For me, I already adore these sorts of estranged tonal experiments. They lightly distort, sway and pitch shake its lofty rises of airy synths, mixed in with ambiguous sounds and instruments like the Saxaphone which appears on occasion. Everything is dreamy and distant, like fuzzy memories. Without sun or warmth they cultivate a sense of calm with a harmless mystique. Its all temporal, no percussion, just sways and swells of sound that evolve at their own pace. Even melodies feel without form where they arise. A couple brushes with darkness occur, the dreary unease of Don't Get Hurt has a slight anxiety to its hazy persuasion and Black Marble's brooding fuzzed synths build a thematic scene of lurking evil.
Beyond these musing, its really hard to describe the particulars of what makes ambience like this work. Its fundamentals are obvious, yet the music has a power and persuasion these experiments can often fall short on. The whole thirty five minutes passes without a drag but yet no big culminating moments. Its all decent and does not feel as if its metallic elements where stripped out but they could of been created with that in mind. Either way I have enjoy this very much. Not what I thought I was getting for my money but luckily I am a fan of musical ambiguity and day dream vibes!
Monday, 1 March 2021
Rolling back the clock a decade, here we have an inspired album that has had me assessing parts of the musical landscape I have grown to adore with Its place curiously poised between styles and artists. Debut record of musician Elizabeth Bernholz, who handles all to be heard, The Entire City is a curious record with echos of many threads, most notably the soothing yet esoteric electronic works of Fever Ray who has a not too dissimilar temperament from the obscurities at play here. They too toy with the unusual and spin its oddities into frame, becoming whole songs.
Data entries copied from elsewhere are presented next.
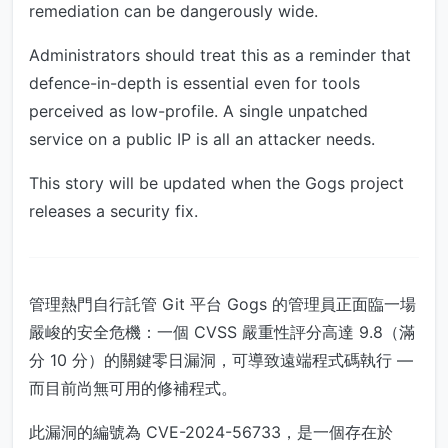
remediation can be dangerously wide.
Administrators should treat this as a reminder that
defence-in-depth is essential even for tools
perceived as low-profile. A single unpatched
service on a public IP is all an attacker needs.
This story will be updated when the Gogs project
releases a security fix.
管理熱門自行託管 Git 平台 Gogs 的管理員正面臨一場
嚴峻的安全危機：一個 CVSS 嚴重性評分高達 9.8（滿
分 10 分）的關鍵零日漏洞，可導致遠端程式碼執行 —
而目前尚無可用的修補程式。
此漏洞的編號為 CVE-2024-56733，是一個存在於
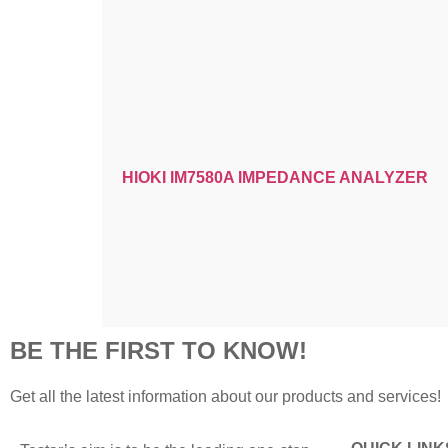
HIOKI IM7580A IMPEDANCE ANALYZER
BE THE FIRST TO KNOW!
Get all the latest information about our products and services!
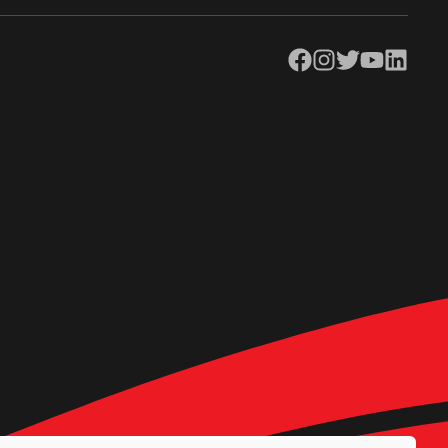
Facebook
Instagram
Twitter
YouTube
LinkedIn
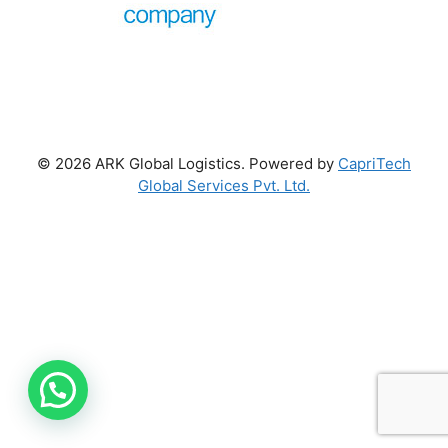
© 2026 ARK Global Logistics. Powered by
CapriTech
Global Services Pvt. Ltd.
Elizabeth sings from an easy place, led with breath and softness, twisted by layered, pitch shifted vocal manipulations that bring her emotion to the center with an alien inflection. The instrumentals behind her are fantastic yet she dominates the focus with a performance reminiscent of fellow Brit FKA Twigs. Other heritages are present, the percussive arrangements echo tones of Industrial and electronic Glitch music in moments. Most notably in the opening track and recurring surges, a nostalgic sense of Neoclassical akin to Dead Can Dance can be felt driving the records arching theme.
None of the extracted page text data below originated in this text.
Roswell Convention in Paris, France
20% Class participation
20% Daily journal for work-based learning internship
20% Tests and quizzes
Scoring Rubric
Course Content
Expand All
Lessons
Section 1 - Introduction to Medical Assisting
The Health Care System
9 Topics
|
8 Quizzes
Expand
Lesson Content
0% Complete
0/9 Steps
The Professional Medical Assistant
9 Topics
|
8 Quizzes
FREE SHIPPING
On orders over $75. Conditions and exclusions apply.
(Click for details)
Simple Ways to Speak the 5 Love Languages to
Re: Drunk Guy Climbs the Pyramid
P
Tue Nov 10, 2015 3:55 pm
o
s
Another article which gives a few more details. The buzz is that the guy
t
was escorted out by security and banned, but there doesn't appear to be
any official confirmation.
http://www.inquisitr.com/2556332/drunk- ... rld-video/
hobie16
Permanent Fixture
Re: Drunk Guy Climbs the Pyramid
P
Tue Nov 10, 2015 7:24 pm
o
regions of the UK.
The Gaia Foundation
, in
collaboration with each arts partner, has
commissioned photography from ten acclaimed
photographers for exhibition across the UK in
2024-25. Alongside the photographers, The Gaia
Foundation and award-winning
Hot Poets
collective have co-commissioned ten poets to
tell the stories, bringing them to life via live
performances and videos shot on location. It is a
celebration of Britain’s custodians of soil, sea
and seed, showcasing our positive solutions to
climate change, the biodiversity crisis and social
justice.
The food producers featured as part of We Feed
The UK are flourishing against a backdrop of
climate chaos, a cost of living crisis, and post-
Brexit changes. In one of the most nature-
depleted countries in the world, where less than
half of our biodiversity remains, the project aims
In some ways its a typical Art Pop record, toying with the avant-garde and obscure, pining them on simple principles of enjoyment. Yet throughout, the songs flow from relative comfort to arrangements that pull and stretch at its fundamentals, dabbling in minimalism as the stark and bare of this sound is explored. In its more developed phases, simple percussive drives foster an array of quiet and meager synth tones that shyly dance in tandem with surges of synthetic bass wobbling beneath.
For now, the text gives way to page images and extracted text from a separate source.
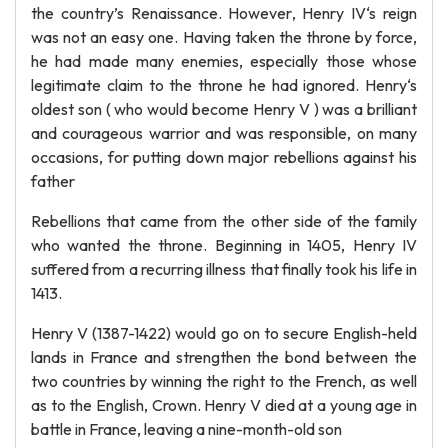
the country’s Renaissance. However, Henry IV‘s reign
was not an easy one. Having taken the throne by force,
he had made many enemies, especially those whose
legitimate claim to the throne he had ignored. Henry‘s
oldest son ( who would become Henry V ) was a brilliant
and courageous warrior and was responsible, on many
occasions, for putting down major rebellions against his
father
Rebellions that came from the other side of the family
who wanted the throne. Beginning in 1405, Henry IV
suffered from a recurring illness that finally took his life in
1413.
Henry V (1387-1422) would go on to secure English-held
lands in France and strengthen the bond between the
two countries by winning the right to the French, as well
as to the English, Crown. Henry V died at a young age in
battle in France, leaving a nine-month-old son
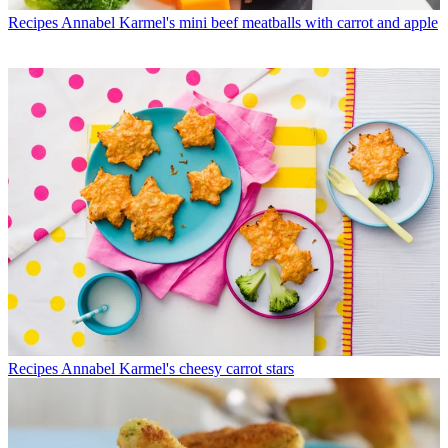
Recipes
Annabel Karmel's mini beef meatballs with carrot and apple
Recipes
Annabel Karmel's cheesy carrot stars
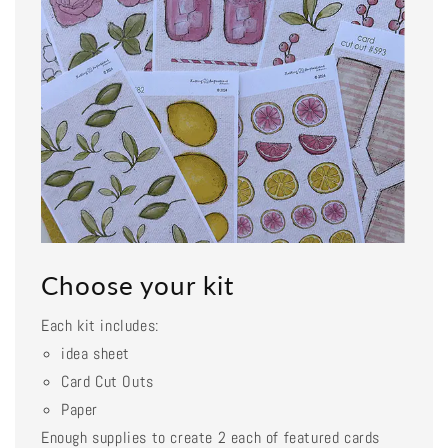
Choose your kit
Each kit includes:
idea sheet
Card Cut Outs
Paper
Enough supplies to create 2 each of featured cards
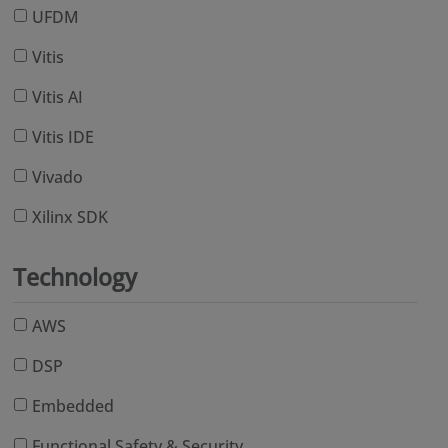
UFDM
Vitis
Vitis AI
Vitis IDE
Vivado
Xilinx SDK
Technology
AWS
DSP
Embedded
Functional Safety & Security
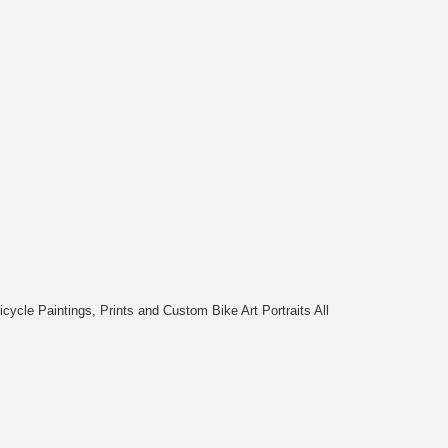
cycle Paintings, Prints and Custom Bike Art Portraits All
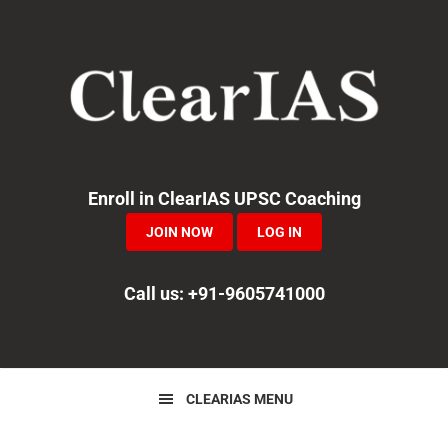
Skip
Skip
Skip
to
to
to
primary
main
primary
navigation
content
sidebar
Enroll in ClearIAS UPSC Coaching
JOIN NOW
LOG IN
Call us: +91-9605741000
CLEARIAS MENU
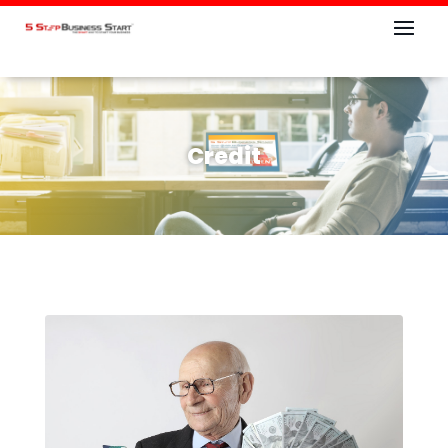
Credit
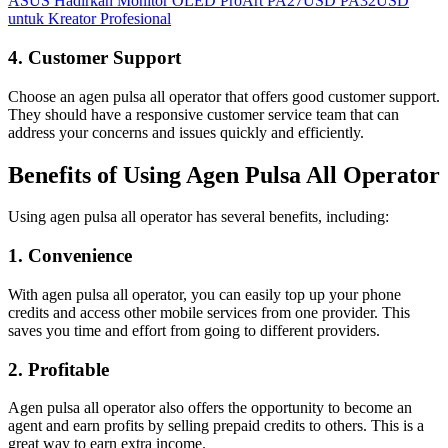
ASUS Hadirkan Monitor OLED ProArt PA27USD PA32USD
untuk Kreator Profesional
4. Customer Support
Choose an agen pulsa all operator that offers good customer support.
They should have a responsive customer service team that can
address your concerns and issues quickly and efficiently.
Benefits of Using Agen Pulsa All Operator
Using agen pulsa all operator has several benefits, including:
1. Convenience
With agen pulsa all operator, you can easily top up your phone
credits and access other mobile services from one provider. This
saves you time and effort from going to different providers.
2. Profitable
Agen pulsa all operator also offers the opportunity to become an
agent and earn profits by selling prepaid credits to others. This is a
great way to earn extra income.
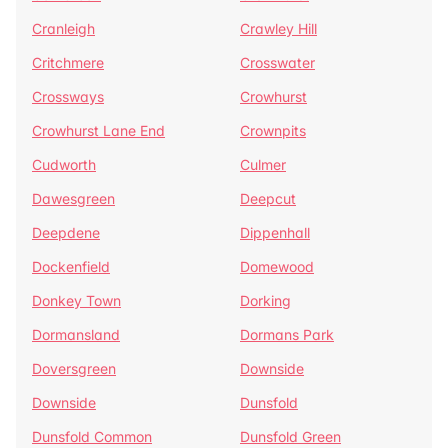
Cranleigh
Crawley Hill
Critchmere
Crosswater
Crossways
Crowhurst
Crowhurst Lane End
Crownpits
Cudworth
Culmer
Dawesgreen
Deepcut
Deepdene
Dippenhall
Dockenfield
Domewood
Donkey Town
Dorking
Dormansland
Dormans Park
Doversgreen
Downside
Downside
Dunsfold
Dunsfold Common
Dunsfold Green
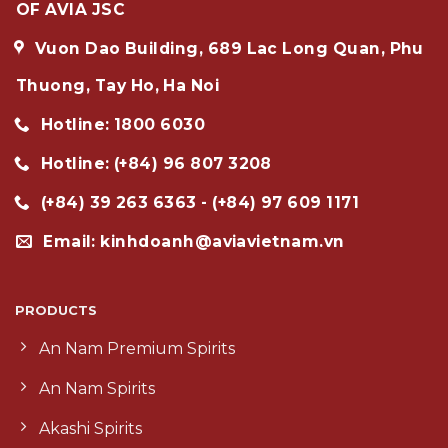
OF AVIA JSC
Vuon Dao Building, 689 Lac Long Quan, Phu
Thuong, Tay Ho, Ha Noi
Hotline: 1800 6030
Hotline: (+84) 96 807 3208
(+84) 39 263 6363 - (+84) 97 609 1171
Email: kinhdoanh@aviavietnam.vn
PRODUCTS
An Nam Premium Spirits
An Nam Spirits
Akashi Spirits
All in all the album has been more pleasurable with every listen. Its odd and alien aesthetic reveals a beating human heart beneath as its strangeness grows kind and familiar. Initially dark and shadowy, a warmth resonates yet most of that feels explored early on as its mid section pulls through some sluggish deconstructions. The shrill rising terror of View Of A Mountain reminds me of Nobuo Uematsu's more sinister songs from the Final Fantasy 7 soundtrack. Followed by the lone voice of Abandon it seems a strange bow out but again catches my ear for links that seem to be all over this record. One thing is for sure, I like it and will enjoy returning here from time to time.